Better to focus on things that I can actually look forward to. One is the Galway Film Fleadh, which is coming up in just a few more weeks. And then there is some interesting news out there concerning some of my favorite television obsessions. The most tantalizing is a report on the putative new Dark Shadows movie. A web site called IESB.net reported some third-hand information that screenwriter John August (scribe on Charlie’s Angels movies and some Tim Burton movies and director of The Nines) is simultaneously working on Billy Batson and the Legend of Shazam for Peter Segal and (here’s the really exciting part) the Dark Shadows movie for Tim Burton(!) and starring Johnny Depp.

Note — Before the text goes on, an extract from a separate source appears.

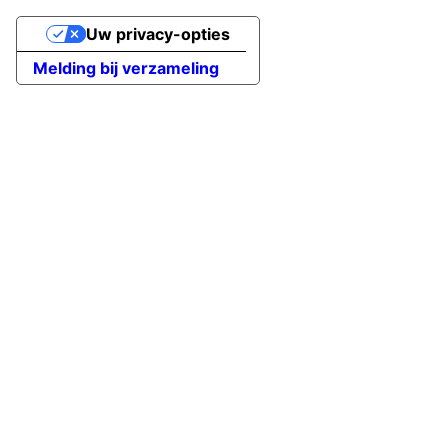
Uw privacy-opties
Melding bij verzameling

Now, this could be a match made in heaven. If anybody could possibly give Dark Shadows a successful reboot, it would be Tim Burton. No one has a better touch for fantastical dark material. This could be good. Unless he decides to do it as stop-action animation. Would Depp be a better Barnabas Collins than Ben Cross was in the ill-starred 1990s TV primetime revival? Undoubtedly, but that is not saying much. The question is whether anybody besides Jonathan Frid can really be Barnabas. I’m willing to give him a chance, as long as he won’t try to play him as Keith Richards. But there is no chance of that. But I don’t want him to play him too much like Sweeney Todd or Edward Scissorhands either, which is more of a possibility. And I suppose that we will have to have Helena Bonham Carter as Barnabas’s strange sidekick, Dr. Julia Hoffman.